= Acheson–Lilienthal Report =

1946 American proposal to control nuclear energy to avoid war

The Report on the International Control of Atomic Energy was written by a committee chaired by Dean Acheson and David Lilienthal in 1946 and is generally known as the Acheson–Lilienthal Report or Plan. The report was an important American document that appeared just before the intensification of the early Cold War. It proposed the international control of nuclear weapons and the avoidance of future nuclear warfare. A version, the Baruch Plan, was vetoed by the Soviets at the United Nations.

==Historical context==
Two schools of thought concerning nuclear weapons emerged in the United States immediately after the end of World War II. One school, which had Secretary of War Henry Stimson as its chief proponent, believed that the apparent secrets of the atomic bomb were scientific in nature, and could not be monopolised forever. They further felt that to hold the bomb ostentatiously in reserve but to negotiate with the Soviet Union not to develop one would simply drive the Soviets into developing their own weapon to restore the balance of power.

The other school included men like Secretary of State James F. Byrnes, who felt that the US monopoly on atomic weapons had been honestly earned and should not be surrendered. In their view, the Soviets understood only power, which could be met only with nuclear weapons.

President Harry S. Truman was divided between the two positions. He was distrustful of the Soviet Union but still did not want to lead the world down a path to destruction. He continued to solicit views from both sides. Stimson resigned in September 1945, and thereafter, the task of promoting his approach fell primarily on Under Secretary of State and later Secretary of State Dean Acheson.
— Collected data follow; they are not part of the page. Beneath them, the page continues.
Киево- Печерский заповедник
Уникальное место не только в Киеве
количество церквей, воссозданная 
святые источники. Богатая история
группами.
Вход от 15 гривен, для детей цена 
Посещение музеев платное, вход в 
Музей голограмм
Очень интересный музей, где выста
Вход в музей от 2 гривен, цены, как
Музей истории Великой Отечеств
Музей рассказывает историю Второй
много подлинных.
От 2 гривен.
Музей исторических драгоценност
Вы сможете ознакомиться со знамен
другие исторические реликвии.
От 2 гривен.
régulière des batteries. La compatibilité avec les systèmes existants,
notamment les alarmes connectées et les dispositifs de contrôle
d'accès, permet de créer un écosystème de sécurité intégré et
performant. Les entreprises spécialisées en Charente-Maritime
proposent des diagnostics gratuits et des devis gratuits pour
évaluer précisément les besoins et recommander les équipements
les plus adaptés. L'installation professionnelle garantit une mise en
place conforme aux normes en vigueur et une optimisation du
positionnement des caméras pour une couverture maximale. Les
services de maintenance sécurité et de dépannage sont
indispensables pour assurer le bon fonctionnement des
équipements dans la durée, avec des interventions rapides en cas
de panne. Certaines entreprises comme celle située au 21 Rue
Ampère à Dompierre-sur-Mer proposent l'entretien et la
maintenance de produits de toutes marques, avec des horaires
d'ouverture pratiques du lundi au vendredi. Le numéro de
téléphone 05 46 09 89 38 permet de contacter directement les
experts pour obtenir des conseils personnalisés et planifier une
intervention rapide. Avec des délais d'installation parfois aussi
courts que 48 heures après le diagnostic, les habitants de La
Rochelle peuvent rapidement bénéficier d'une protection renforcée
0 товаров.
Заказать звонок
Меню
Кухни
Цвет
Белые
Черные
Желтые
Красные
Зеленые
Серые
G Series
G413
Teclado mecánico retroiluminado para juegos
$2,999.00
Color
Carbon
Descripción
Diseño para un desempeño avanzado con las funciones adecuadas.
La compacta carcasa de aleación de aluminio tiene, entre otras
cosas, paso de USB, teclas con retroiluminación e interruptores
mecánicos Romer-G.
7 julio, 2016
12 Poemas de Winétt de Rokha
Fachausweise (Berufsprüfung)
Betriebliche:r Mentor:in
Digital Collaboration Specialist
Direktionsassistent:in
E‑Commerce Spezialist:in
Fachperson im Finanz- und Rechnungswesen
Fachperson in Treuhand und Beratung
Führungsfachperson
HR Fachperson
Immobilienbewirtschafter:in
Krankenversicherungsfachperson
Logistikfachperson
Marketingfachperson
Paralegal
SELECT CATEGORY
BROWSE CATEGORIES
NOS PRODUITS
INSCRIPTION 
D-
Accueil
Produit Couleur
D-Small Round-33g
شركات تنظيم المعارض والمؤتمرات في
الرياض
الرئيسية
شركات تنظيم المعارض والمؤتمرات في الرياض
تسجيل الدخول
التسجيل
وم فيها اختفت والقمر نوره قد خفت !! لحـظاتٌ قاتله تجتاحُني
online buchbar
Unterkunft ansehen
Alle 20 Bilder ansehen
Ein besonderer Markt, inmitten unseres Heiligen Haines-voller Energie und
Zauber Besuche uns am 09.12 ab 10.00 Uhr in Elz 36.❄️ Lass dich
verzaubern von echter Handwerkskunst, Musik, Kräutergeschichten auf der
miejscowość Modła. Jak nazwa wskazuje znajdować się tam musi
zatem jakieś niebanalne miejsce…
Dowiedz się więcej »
A proposal to pass the responsibility for the control of atomic energy to a United Nations Atomic Energy Commission was endorsed by both the Americans and the Soviets in 1945. They had the forum, but the United States had not yet articulated a policy that it wished the new commission to adopt. To resolve the problem, Acheson was appointed to head a committee to determine US policy on atomic energy, the Committee on Atomic Energy, set up on January 7, 1946. A letter of transmittal at the beginning of the Report embodies the comments that Acheson's Committee made on the unanimous findings and recommendations of the Board of Consultants.

The other members of the committee were scientists James Conant and Vannevar Bush, the director of the Office of Scientific Research and Development, which controlled the Manhattan Project, and John McCloy, and General Leslie R. Groves, who had been the military officer in charge of the Manhattan Project. Acheson decided that the committee needed technical advice and so he appointed a board of consultants with David Lilienthal, the well-regarded chairman of the Tennessee Valley Authority, as chairman. He also appointed J. Robert Oppenheimer, scientific leader of the Manhattan Project, who provided influential advice. Oppenheimer's contribution lay in an idea to police the production of atomic weapons from monitoring source mines for uranium.

==Overview==
On March 16, 1946, the committee's report was presented to the State Department, which released it to the public on March 28. The Report on the International Control of Atomic Energy soon became known as the Acheson–Lilienthal Report. The primary message of the report was that control of atomic energy through inspections and policing operations was unlikely to succeed. Instead, the report proposed that all fissile material be owned by an international agency to be called the Atomic Development Authority, which would release small amounts to individual nations for the development of peaceful uses of atomic energy.

In the first years of the atomic era, it was generally believed that the great obstacle facing a would-be developer of an atomic bomb was the acquisition of sufficient fissile material. In response, the Acheson–Lilienthal Report proposed that the complete path from the uranium and thorium mines to post production be under international ownership.

In addition, the report proposed that the United States abandon its monopoly on atomic weapons, revealing what it knew to the Soviet Union, in exchange for a mutual agreement against the development of additional atomic bombs. This was to prove too controversial. Although Truman accepted the report in general, his appointment of financier Bernard Baruch to carry the proposal forward in the United Nations led to demands for punishment for violations and that those penalties could not be vetoed by the United Nations Security Council, as well as unrestricted inspections within the Soviet Union but still insisting that the Soviets should agree not to develop the bomb. Those were modifications that neither Acheson nor Lilienthal accepted. That, combined with US continued insistence on retaining the bomb until it was satisfied with the effectiveness of international control, ultimately led to the plan's rejection by the Soviets to the surprise of no one.

== Authors ==
The consultants heading the project comprised Chester Barnard, J. Robert Oppenheimer, Charles A. Thomas, Harry A. Winne, and David E. Lilienthal, while the official authors, who had worked on the Manhattan Project and included some of the United States' top scientists, comprised Luis Walter Alvarez, Robert F. Bacher, Manson Benedict, Hans Bethe, Arthur Compton, Farrington Daniels, J. Robert Oppenheimer, John R. Ruhoff, G. T. Seaborg, H. J. Brackerman, Frank Spedding, Charles A. Thomas, and Walter Zinn. The report itself was written largely by Oppenheimer.